We had arranged to have lunch provided (at our expense) for 150 children.  One of the volunteer's wives made the lunch and it looked and smelled delicious.

It was an absolute pleasure to meet our sponsored children and to spend some time with them.  It was encouraging and heart warming to see first-hand the commitment of the Korah Kids volunteers.

Today was a significant reminder of how much sponsors mean to these children.  My mom and I have been very fortunate to have two of our sponsored children with us for most of the time on this trip.  My daughter told me that my sponsored son has a picture of me in the buckle of his belt.  I asked Tilahun about this and he showed me the buckle. I am so touched he thinks of me enough to want my picture to go with him everywhere.  One of the children who was sponsored this morning went directly to her aunt's house and showed the picture of her sponsor.  The little girl was kissing her picture.
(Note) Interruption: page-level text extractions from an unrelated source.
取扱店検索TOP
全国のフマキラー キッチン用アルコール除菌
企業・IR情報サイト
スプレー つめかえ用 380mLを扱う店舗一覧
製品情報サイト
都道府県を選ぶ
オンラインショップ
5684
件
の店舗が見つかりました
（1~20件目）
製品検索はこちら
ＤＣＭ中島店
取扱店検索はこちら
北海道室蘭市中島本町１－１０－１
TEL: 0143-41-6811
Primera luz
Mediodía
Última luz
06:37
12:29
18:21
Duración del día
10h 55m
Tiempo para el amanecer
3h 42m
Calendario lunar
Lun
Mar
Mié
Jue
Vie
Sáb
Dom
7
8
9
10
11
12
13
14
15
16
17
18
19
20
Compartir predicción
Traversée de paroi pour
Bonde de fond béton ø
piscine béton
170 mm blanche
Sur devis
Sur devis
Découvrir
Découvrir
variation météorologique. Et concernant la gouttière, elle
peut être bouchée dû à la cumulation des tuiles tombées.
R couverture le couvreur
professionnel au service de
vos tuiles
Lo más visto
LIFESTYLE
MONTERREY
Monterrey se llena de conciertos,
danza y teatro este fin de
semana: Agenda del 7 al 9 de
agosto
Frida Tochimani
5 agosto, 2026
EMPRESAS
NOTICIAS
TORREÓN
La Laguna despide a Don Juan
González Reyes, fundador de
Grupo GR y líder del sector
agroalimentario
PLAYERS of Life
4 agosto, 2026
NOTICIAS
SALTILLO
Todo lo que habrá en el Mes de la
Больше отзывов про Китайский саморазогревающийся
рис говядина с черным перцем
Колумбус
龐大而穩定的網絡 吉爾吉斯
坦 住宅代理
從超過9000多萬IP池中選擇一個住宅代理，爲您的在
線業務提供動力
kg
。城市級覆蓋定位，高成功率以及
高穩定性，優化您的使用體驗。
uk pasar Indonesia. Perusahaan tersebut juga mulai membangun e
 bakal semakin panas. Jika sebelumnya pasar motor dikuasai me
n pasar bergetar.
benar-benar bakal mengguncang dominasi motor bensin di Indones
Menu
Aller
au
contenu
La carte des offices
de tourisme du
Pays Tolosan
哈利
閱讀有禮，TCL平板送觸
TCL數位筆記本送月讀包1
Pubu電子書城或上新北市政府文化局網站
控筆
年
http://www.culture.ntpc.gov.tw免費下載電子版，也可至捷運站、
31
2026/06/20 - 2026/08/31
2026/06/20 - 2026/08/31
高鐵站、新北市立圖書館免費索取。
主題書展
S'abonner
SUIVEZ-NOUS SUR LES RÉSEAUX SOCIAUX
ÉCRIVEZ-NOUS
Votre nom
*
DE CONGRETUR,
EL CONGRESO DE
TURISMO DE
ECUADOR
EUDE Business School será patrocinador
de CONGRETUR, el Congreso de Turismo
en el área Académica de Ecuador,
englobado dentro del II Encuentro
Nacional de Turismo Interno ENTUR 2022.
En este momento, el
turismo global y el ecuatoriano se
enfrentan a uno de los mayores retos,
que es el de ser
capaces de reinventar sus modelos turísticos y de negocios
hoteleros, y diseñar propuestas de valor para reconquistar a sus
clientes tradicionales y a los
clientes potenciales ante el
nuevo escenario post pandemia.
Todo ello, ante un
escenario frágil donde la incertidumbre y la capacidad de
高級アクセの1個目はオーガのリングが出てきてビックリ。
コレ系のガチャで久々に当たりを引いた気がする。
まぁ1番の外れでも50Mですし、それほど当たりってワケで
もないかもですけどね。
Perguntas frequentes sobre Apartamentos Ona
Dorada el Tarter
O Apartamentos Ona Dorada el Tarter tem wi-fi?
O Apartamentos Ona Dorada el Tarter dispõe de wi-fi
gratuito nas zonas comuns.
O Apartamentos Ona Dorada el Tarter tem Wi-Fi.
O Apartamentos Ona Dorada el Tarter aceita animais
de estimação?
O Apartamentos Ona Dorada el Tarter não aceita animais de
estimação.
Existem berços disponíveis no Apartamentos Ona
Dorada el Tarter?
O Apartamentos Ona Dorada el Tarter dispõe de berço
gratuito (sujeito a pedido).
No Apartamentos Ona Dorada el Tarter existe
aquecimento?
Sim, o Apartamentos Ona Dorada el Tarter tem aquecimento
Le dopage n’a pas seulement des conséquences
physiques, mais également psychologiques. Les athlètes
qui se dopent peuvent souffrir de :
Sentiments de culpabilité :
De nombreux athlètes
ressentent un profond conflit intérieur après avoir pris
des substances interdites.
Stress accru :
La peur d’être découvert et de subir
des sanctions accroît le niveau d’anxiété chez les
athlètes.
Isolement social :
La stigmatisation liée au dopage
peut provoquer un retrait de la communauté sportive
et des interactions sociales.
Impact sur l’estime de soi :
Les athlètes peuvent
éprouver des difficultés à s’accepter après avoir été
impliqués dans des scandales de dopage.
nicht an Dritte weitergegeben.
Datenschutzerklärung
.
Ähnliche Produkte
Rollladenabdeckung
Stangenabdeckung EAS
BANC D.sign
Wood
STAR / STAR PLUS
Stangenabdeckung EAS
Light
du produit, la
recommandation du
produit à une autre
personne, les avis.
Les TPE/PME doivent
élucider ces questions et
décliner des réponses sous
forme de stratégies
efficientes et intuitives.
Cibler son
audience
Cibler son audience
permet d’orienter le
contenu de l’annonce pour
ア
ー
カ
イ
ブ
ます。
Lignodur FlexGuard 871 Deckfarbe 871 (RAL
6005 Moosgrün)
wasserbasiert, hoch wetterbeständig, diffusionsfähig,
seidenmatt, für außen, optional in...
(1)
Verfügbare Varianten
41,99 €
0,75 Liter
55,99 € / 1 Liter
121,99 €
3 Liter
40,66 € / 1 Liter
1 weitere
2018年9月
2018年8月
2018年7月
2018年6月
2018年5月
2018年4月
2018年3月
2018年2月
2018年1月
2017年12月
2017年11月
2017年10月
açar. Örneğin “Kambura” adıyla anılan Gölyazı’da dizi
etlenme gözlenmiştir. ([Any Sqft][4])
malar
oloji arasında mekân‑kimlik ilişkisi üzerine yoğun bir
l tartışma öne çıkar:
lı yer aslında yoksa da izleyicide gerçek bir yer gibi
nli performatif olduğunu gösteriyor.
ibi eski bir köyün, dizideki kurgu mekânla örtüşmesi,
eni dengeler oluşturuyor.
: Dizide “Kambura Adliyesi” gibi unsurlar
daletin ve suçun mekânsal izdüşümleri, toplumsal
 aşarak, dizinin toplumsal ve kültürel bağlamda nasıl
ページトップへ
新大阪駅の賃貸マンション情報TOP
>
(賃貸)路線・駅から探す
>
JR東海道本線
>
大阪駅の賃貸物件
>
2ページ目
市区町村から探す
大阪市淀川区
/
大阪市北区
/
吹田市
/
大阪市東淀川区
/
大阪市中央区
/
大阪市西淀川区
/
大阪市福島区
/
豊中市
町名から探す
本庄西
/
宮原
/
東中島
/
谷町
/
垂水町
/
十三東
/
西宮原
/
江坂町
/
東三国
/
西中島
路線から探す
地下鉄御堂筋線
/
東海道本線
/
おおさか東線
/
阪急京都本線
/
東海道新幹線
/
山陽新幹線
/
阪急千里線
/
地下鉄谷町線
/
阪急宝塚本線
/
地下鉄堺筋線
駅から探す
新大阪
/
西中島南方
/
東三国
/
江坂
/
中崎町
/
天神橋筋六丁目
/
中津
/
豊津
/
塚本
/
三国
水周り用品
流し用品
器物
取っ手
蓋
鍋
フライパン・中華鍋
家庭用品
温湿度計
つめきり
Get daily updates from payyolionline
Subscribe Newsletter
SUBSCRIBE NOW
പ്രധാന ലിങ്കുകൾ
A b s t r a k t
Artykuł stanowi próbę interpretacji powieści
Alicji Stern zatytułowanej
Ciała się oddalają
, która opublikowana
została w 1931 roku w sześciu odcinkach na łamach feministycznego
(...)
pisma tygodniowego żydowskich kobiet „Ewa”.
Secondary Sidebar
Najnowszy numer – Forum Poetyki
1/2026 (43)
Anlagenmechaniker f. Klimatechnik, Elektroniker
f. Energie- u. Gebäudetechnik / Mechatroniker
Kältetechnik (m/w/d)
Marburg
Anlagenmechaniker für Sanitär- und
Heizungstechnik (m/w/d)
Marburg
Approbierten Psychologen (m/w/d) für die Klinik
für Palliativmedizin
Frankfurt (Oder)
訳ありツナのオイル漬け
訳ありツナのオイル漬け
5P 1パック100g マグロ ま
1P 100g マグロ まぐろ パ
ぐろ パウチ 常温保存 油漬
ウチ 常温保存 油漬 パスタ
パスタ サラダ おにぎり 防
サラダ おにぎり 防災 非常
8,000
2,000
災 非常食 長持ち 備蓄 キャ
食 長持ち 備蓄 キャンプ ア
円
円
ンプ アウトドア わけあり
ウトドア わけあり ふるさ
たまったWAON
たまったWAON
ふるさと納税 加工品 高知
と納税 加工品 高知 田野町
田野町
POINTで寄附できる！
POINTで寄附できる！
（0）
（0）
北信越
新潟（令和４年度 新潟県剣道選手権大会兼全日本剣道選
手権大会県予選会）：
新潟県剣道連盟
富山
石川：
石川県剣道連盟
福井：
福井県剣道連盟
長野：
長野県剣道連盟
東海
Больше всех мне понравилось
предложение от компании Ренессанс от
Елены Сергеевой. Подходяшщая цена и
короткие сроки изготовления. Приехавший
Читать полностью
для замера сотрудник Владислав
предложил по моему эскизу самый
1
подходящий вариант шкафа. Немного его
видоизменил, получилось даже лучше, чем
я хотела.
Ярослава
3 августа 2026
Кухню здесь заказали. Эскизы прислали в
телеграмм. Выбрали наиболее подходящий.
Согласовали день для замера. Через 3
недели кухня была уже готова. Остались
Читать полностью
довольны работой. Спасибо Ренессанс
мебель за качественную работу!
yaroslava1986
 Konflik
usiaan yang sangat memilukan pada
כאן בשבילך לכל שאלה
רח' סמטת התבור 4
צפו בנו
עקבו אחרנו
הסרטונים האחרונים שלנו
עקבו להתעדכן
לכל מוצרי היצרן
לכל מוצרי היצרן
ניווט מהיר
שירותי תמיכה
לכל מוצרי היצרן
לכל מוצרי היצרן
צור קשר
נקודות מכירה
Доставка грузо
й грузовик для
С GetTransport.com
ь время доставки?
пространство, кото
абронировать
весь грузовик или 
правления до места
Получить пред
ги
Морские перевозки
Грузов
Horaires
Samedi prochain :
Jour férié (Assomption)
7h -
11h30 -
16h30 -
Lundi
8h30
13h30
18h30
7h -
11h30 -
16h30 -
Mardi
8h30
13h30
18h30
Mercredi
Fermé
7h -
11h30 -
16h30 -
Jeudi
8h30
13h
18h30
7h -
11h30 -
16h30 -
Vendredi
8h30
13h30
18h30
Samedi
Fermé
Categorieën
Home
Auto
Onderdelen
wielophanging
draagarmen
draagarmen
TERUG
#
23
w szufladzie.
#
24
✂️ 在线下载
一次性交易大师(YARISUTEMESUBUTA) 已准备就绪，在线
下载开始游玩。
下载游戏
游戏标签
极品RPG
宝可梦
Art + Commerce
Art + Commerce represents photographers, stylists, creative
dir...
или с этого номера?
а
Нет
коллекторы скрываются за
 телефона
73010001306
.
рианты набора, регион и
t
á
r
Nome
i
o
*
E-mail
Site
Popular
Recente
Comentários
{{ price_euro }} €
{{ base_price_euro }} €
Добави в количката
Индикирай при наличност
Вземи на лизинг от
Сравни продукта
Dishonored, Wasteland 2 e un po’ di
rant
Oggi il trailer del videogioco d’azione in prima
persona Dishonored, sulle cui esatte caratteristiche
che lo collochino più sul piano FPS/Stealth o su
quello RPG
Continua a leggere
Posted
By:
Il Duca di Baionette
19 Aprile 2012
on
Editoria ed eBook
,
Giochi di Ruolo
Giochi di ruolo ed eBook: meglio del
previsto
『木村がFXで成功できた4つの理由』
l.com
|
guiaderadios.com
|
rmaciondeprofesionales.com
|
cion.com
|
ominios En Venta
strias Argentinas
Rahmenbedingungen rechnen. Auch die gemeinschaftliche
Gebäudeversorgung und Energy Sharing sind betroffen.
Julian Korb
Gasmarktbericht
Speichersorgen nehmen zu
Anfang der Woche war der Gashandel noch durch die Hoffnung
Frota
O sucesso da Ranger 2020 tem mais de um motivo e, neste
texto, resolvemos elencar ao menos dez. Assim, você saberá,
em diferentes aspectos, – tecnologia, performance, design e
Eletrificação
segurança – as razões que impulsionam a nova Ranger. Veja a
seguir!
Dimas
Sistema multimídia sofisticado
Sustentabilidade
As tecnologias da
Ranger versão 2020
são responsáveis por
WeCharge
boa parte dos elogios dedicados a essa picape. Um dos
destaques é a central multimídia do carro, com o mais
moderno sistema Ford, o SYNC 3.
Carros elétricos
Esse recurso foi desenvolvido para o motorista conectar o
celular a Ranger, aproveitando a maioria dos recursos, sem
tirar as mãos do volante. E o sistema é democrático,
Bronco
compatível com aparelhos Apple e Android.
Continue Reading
One of the other girls who was sponsored was seen by one of the Korah Kids volunteers showing the pictures of the guest house.
The church is located in a very small compound of four homes and the church.  The area would not be larger than my backyard.  Many of the people living in that compound were outside doing work.  I was taking pictures and had an elderly woman tell me that she could really use some money to treat her ear.  After some discussion with the church elder, we decided to provide the money needed to take this lady to a clinic, have x-rays (if needed) and medicine.  Everywhere we have looked or passed by in Ethiopia has people including children that need encouragement and/or support.  The woman had been trying to treat her ear problem with the cultural doctor and showed us a plastic container of black beetles the "doctor" told her to put in her nose and in her ears to help with the problem.

This woman's husband has no fingers as a result of leprosy and yet they were blessing us for the money we gave to suipport a medcal solution to the ear problem she has faced for a very long time.

The  opportunity to show God's love to this elderly woman was a blessing.

I will write about our KVI orphanage experience tomorrow.  My eyes are closing as I write.